In Alaska, Hungry Wolves Have Started Eating Sea Otters
After devouring their island’s deer, these canines may be the first land predators to rely on sea otters as a main food source
Wolves on an Alaskan island have turned to hunting and eating sea otters as their main source of food, after decimating the local deer population. This might be the first case of these marine mammals becoming the primary food source for a land-based predator, per a statement.
“No one would have predicted this,” says Taal Levi, a wildlife ecologist at Oregon State University who participated in the research, to New Scientist’s Clare Wilson.
Typically, wolves rely on hoofed mammals, such as deer, for food. But the new findings, published Monday in Proceedings of the National Academy of Sciences, suggest that doesn’t have to be the case.
“This is pretty phenomenal that one predator is basically living off of another predator in a different system,” Layne Adams, a wildlife biologist at the U.S. Geological Survey who wasn’t involved in the study, tells Science’s Jack Tamisiea.
Wolves swam from mainland Alaska to establish a population on Pleasant Island in 2013. In just a few years, they consumed most of the island’s Sitka black-tailed deer. Without a large herbivore to feed on, scientists expected the canines to leave the island or die off. But instead, they stayed and thrived.
To figure out why, researchers studied wolves on Pleasant Island and the nearby mainland from 2015 to 2021, collecting a total of 689 scat samples. They found that in 2015, deer made up about three-quarters of the wolves’ diet, and sea otters made up the other quarter. But by 2017, this had shifted: Sea otters represented about 57 percent of the wolves’ diet, while deer declined to only 7 percent. Other sea creatures made up much of the rest of the wolves’ meals.
Researchers also attached GPS collars to nine wolves from the mainland and four from Pleasant Island to determine whether the animals were traveling between those locations and where they were feeding. They discovered that the island wolves stayed put—and that they were killing sea otters in shallow water or while the animals were resting on rocks near the shore.
“Occasionally eating a sea otter that has washed up on the beach because it died, that is not unusual,” Gretchen Roffler, a wildlife research biologist with the Alaska Department of Fish and Game and the study’s first author, says in the statement. “But … from the work we are doing investigating kill sites, we are learning that wolves are actively killing the sea otters.”

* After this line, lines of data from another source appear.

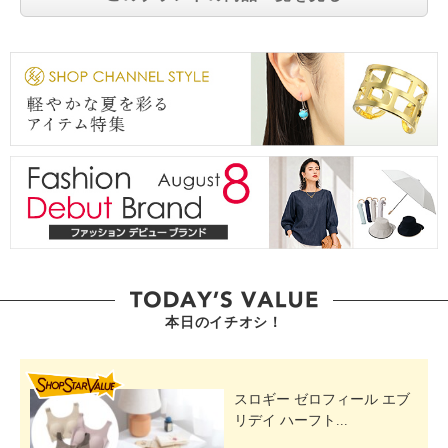
本日のイチオシ！
SHOP STAR VALUE
スロギー ゼロフィール エブ
リデイ ハーフト...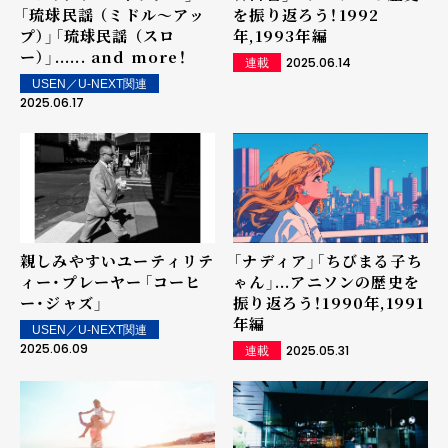
「琉球民謡 （ミドル～アッ
を振り返ろう！1992
プ）」「琉球民謡 （スロ
年,1993年編
ー）」...... and more！
2025.06.14
連載
USEN／U-NEXT関連
2025.06.17
親しみやすいユーティリテ
「ナディア」「ちびまる子ち
ィー・プレーヤー――「コーヒ
ゃん」...アニソンの歴史を
ー・ジャズ」
振り返ろう！1990年,1991
年編
USEN／U-NEXT関連
2025.06.09
2025.05.31
連載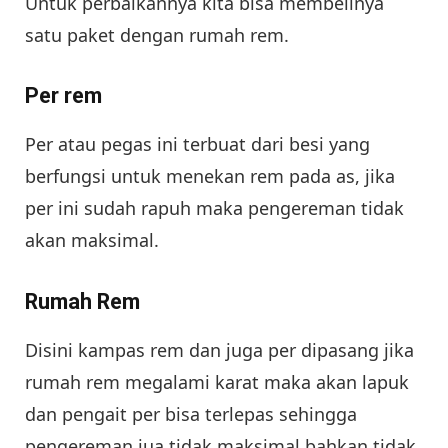
Untuk perbaikannya kita bisa membelinya
satu paket dengan rumah rem.
Per rem
Per atau pegas ini terbuat dari besi yang
berfungsi untuk menekan rem pada as, jika
per ini sudah rapuh maka pengereman tidak
akan maksimal.
Rumah Rem
Disini kampas rem dan juga per dipasang jika
rumah rem megalami karat maka akan lapuk
dan pengait per bisa terlepas sehingga
pengereman jua tidak maksimal bahkan tidak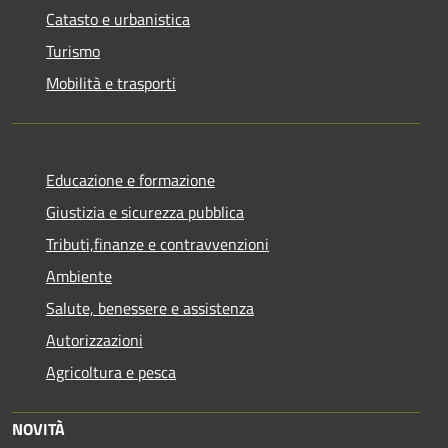
Catasto e urbanistica
Turismo
Mobilità e trasporti
Educazione e formazione
Giustizia e sicurezza pubblica
Tributi,finanze e contravvenzioni
Ambiente
Salute, benessere e assistenza
Autorizzazioni
Agricoltura e pesca
NOVITÀ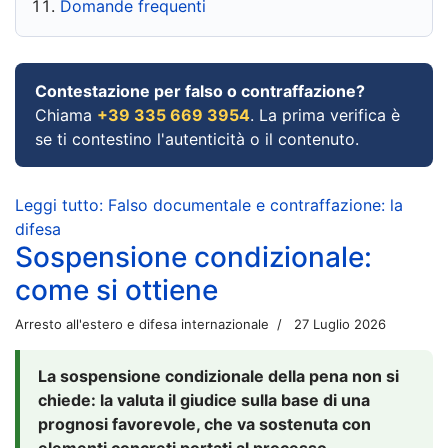
Domande frequenti
Contestazione per falso o contraffazione?
Chiama
+39 335 669 3954
. La prima verifica è
se ti contestino l'autenticità o il contenuto.
Leggi tutto: Falso documentale e contraffazione: la
difesa
Sospensione condizionale:
come si ottiene
Arresto all'estero e difesa internazionale
27 Luglio 2026
La sospensione condizionale della pena non si
chiede: la valuta il giudice sulla base di una
prognosi favorevole, che va sostenuta con
elementi concreti portati al processo.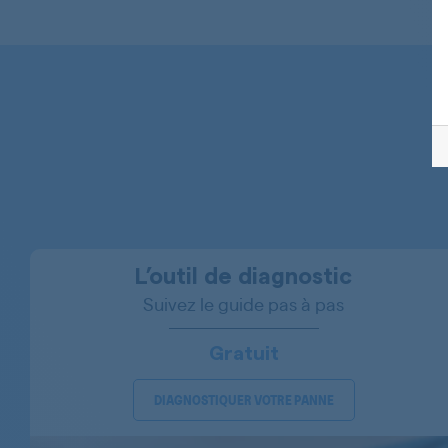
BAUKNECHT
BAUKNECHT
BAUKNECHT
BAUKNECHT
BAUKNECHT
BAUKNECHT
BAUKNECHT
L’outil de diagnostic
Suivez le guide pas à pas
BAUKNECHT
BAUKNECHT
Gratuit
BAUKNECHT
DIAGNOSTIQUER VOTRE PANNE
BAUKNECHT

Populations of sea otters in the region declined in the 1800s and much of the 1900s because of the fur trade, but in recent decades, otter reintroduction and legal protections have helped boost their numbers. Now, even the mainland wolves seem to be feeding on the creatures—perhaps reviving an ancient relationship between the two species, per Science.
“The reintroduction of sea otters is restoring this interaction between the sea and the land that has existed forever,” Levi tells the publication.